Every line below containing the word "Godzilla" should be found and copied.

DATA FOR REVIEW Block Start

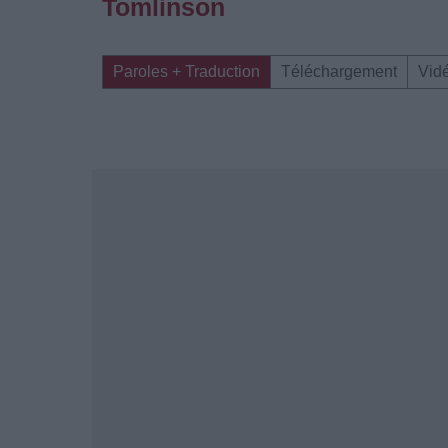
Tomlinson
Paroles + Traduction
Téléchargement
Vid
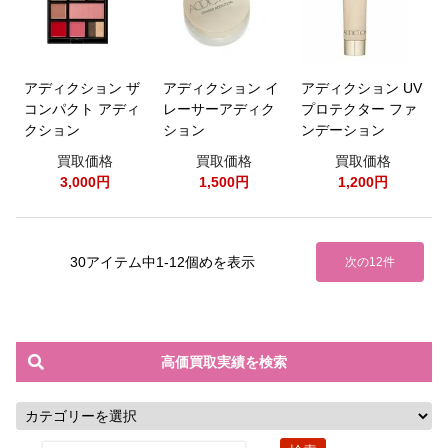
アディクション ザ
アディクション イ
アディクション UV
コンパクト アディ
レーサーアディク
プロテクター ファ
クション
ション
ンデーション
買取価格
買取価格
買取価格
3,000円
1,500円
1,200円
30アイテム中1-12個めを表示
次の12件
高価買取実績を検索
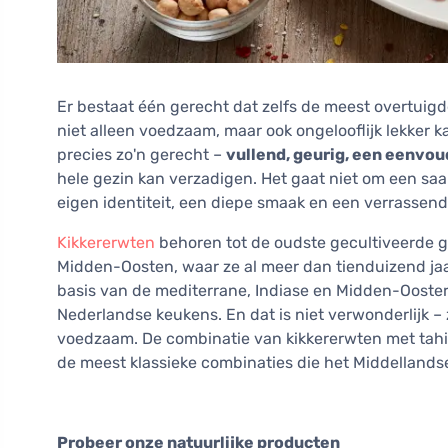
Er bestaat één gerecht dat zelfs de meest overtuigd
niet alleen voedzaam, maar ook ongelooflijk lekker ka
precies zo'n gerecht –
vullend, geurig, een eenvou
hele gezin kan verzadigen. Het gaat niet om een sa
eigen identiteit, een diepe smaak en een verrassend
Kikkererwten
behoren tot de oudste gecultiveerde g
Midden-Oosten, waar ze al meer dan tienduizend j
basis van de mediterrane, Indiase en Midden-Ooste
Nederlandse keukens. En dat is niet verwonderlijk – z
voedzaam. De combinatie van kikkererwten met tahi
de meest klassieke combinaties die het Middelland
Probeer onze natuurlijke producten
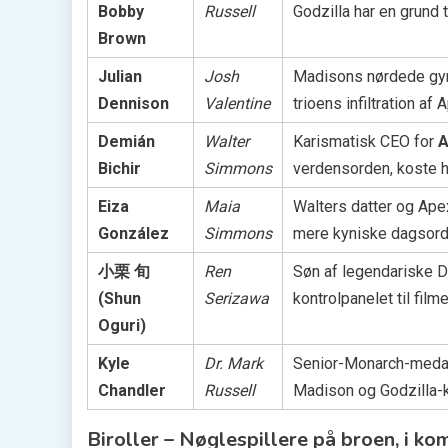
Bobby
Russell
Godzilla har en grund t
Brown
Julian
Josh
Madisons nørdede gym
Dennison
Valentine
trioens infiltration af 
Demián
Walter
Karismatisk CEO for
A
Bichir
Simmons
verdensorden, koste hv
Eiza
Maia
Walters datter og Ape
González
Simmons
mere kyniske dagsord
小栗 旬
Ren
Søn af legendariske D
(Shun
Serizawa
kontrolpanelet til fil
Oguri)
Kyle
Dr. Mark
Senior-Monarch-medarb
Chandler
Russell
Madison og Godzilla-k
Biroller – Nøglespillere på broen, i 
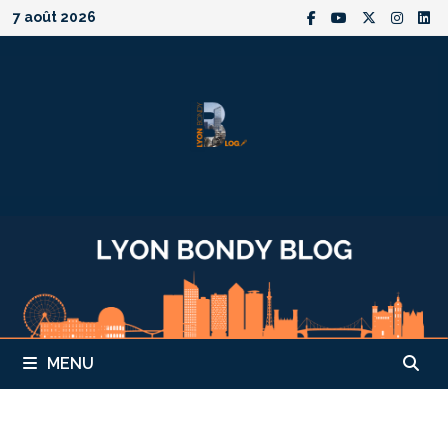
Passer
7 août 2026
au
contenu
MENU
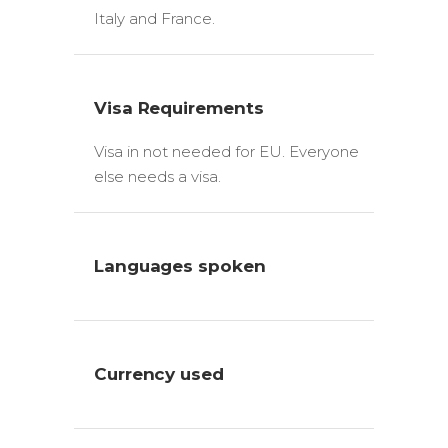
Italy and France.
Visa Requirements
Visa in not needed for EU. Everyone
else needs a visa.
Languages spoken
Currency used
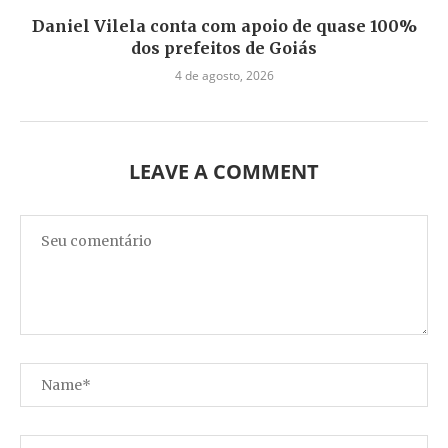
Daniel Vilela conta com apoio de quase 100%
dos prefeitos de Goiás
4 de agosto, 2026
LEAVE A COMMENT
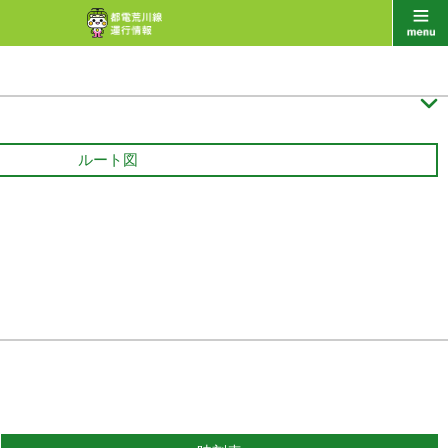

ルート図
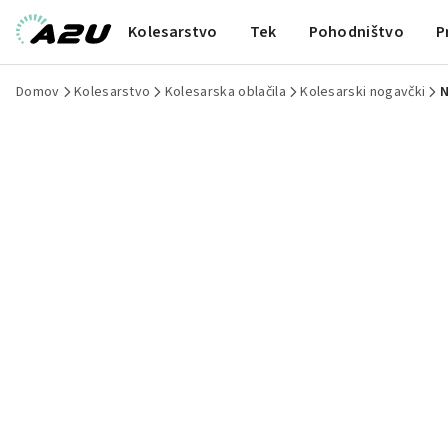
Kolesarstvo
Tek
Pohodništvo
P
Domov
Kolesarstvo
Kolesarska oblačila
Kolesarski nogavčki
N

DATA FOR REVIEW Block End

▶ [TASK SOLUTION]:
Godzilla har en grund t
Madison og Godzilla-k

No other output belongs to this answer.